Из дедушкиных писем от 1944 года, хранившихся в той же коробке, я узнала, что в конце войны семья не имела ни малейшего представления о том, куда ехать и как быть. Наши с Барскими передвижения по Австрии определялись страхом перед наступавшими советскими войсками. Помню, что нас приютили в каком-то крестьянском доме, где я впервые увидела, как доят корову. Хозяйский мальчик подарил мне ангелочка с отбитым крылом – он стоит на книжной полке и до сих пор напоминает мне о наших скитаниях. В нем соединяются воедино все эти переезды, смысл которых я тогда воспринимала лишь в настоящем времени, да и не могла понять по-другому, притом что память всегда предполагает будущее время – ведь прошлое мы станем вспоминать в будущем. Ангелочка можно назвать объектом памяти моего военного детства, как и брелок в форме четырехлистного клевера, который мне подарил на одной из железнодорожных станций австрийский солдат. Брелок приехал со мной в Америку, но там потерялся.

Ни у кого из нас не было разрешения на проживание в Австрии; дед, как самый деловой и энергичный человек в семье, занимался нашим устройством, но у него мало что получалось. Весной 1945 года мы оказались в Мюнхене, а затем, опять же вместе с Барскими, в небольшом баварском городе Вайльхайм. Попали мы туда случайно: нас высадил на дороге водитель грузовика и какой-то немецкий солдат, видимо сжалившись, отвез нас в ближайший город, где американцы накануне разбомбили железнодорожный вокзал и где мы несколько дней ночевали.

Главным событием нашей жизни в Вайльхайме было рождение моего младшего брата Миши в начале 1947 года. Меня на время отправили к Барским, которые жили неподалеку. Я ходила в школу, ездила к живущим в Мюнхене бабушке с дедушкой и, вообще, насколько я помню, радовалась жизни, вытеснив нанесенные войной травмы. Мама занималась новорожденным, а отец работал – в основном в Мюнхене.

* * *

В 1948 году мы всей семьей эмигрировали в Америку и поселились в Сан-Франциско: там оказалась сестра деда с мужем и сыном (Каминские), которые нас выписали, а до этого присылали нам в Вайльхайм продукты и вещи. Из их подарков я особенно хорошо запомнила красивое красное пальто, которое я немедленно испортила: родители курили, но достать сигареты было очень трудно, и поэтому иной раз приходилось собирать на улице окурки и делать из остававшегося в них табака самокрутки. Больше всего ценились американские, которые солдаты бросали наполовину целыми. Увидев один такой окурок, я подняла его, положила в карман и с гордостью принесла маме, но, вынув, обнаружила, что карман обгорел. Мама была так тронута моим поступком, что даже не рассердилась, хотя детское пальто тоже было очень трудно достать.

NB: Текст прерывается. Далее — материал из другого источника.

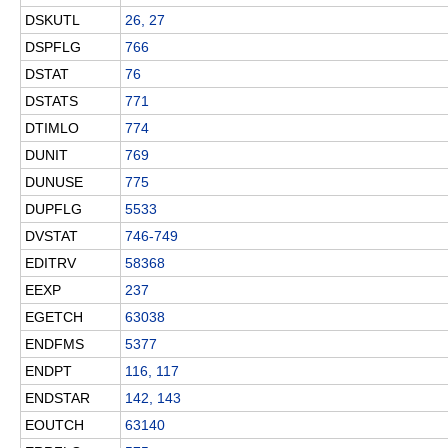
DSKUTL
26, 27
DSPFLG
766
DSTAT
76
DSTATS
771
DTIMLO
774
DUNIT
769
DUNUSE
775
DUPFLG
5533
DVSTAT
746-749
EDITRV
58368
EEXP
237
EGETCH
63038
ENDFMS
5377
ENDPT
116, 117
ENDSTAR
142, 143
EOUTCH
63140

Мы пересекли Атлантику на американском военном корабле «Marine Flasher», переделанном в пассажирский для «перемещенных лиц», ехавших в Америку. На нем я впервые попробовала кока-колу, но она мне показалась невкусной, а вот красивые бумажные салфетки, которые нам давали за едой, понравились: вместо того чтобы использовать их по назначению, я аккуратно складывала их в свой маленький чемоданчик. Во время войны и обыкновенных-то салфеток не было, не то что бумажных – и я везла их в Америку. Еще я ходила на уроки английского, которые проводились для взрослых, и старательно что-то записывала, смеша окружающих. Если я правильно помню, других детей на этих уроках не бывало. Когда ранним утром наш корабль подходил к Нью-Йорку, мы вышли на палубу посмотреть на огромную статую Свободы и горящие огни метрополиса.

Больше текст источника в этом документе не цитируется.